Imagine a bacon-wrapped Ferrari. Still not better than our free technical reports.

Mutation Testing in Java with pitest by Henry Coles

Henry Coles

The latest Virtual JUG session was about a somewhat mystical and intriguing subject: mutation testing! Luckily for us, the speaker we had is one of the world class experts on the topic — Henry Coles.

Henry is the Head of Innovation at NCR, in Edinburgh. For the last 15 years he’s been working at becoming a better software engineer and has been developing award winning systems in industries ranging from energy trading and smart metering through to life insurance and finance.

You can find him on Twitter and ask all the questions about the session, about mutation testing, code and tests quality and software engineering in general.

He is also the author of the mutation testing library for Java, pitest. So, Henry has vast experience and knowledge of the matters involved and was generous enough to share his expertise with us in this session.

Without further ado, here’s the video of the presentation, watch it at your leisure or continue reading to get a grasp of what this session was about, what we learnt from it and also to watch our interview with Henry.
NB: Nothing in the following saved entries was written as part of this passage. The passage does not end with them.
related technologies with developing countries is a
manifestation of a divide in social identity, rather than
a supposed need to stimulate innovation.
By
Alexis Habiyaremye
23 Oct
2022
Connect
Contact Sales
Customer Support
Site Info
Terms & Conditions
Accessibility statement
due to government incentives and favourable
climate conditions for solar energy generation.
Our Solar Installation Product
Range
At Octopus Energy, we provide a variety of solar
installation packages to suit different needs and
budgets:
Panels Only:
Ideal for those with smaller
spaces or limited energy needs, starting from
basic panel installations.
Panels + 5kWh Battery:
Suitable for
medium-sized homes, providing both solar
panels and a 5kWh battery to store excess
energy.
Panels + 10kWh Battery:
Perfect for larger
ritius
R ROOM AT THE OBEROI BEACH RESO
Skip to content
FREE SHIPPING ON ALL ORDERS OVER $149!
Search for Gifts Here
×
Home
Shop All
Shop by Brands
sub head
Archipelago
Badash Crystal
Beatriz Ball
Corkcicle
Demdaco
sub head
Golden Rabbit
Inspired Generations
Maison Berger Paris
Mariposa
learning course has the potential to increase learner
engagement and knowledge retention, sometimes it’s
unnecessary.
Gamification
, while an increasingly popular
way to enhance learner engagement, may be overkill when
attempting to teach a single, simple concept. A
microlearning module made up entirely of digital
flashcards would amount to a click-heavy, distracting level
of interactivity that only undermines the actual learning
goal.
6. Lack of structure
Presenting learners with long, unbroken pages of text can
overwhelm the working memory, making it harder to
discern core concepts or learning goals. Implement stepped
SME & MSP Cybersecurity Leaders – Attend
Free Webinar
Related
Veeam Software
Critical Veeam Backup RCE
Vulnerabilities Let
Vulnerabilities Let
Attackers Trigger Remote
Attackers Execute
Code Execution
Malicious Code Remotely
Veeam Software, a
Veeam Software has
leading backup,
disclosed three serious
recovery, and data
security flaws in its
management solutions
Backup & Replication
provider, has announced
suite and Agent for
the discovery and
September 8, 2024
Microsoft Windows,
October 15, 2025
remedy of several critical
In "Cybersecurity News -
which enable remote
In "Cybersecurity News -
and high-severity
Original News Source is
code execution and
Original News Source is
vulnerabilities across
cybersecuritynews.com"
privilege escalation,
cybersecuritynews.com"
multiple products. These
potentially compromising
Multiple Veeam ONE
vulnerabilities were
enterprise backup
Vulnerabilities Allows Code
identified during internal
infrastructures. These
Mutation Testing in Java with pitest

Mutation testing with pitest

To understand what mutation testing is about Henry started the session with a few questions that developers often ponder:

  • How can you safely refactor tests?
  • How can you trust existing tests for an inherited code base?
  • How can you ensure that the tests you have written are effective?

All these questions boil down to the one most important question you can ask about any test suite:
How do you measure the quality of your test suite?
The common approach to answering these questions often sound more like excuses, rather than comprehensive answers. We either make it QA’s problem, overestimate our confidence in the tests we create or just blame everything on test driven development: we saw these tests fail once, and now they are not, so they are effective.

While this may be a good approximation of an answer about quality, it’s not enough to have bullet-proof confidence that your tests won’t let you down. Especially, given the fact that the tests are also just code, which as we know tends to be broken all the time anyway. So either we write tests for our tests, which just defers the question of quality, or we put our hopes onto the qualification of the developers to do the right thing.

There are of course more conservative measures to ensure the quality of tests. For instance, peer reviews or pair programming. Alternatively there are actual metrics which code coverage tools provide to show that we indeed run through the actual code during test runs, etc. But these are slow, labor intensive to verify and not universally applicable.

Mutation testing takes a different approach and provides you the mechanism to ensure that you know which parts of the code are executed by the tests AND which lines are actually tested.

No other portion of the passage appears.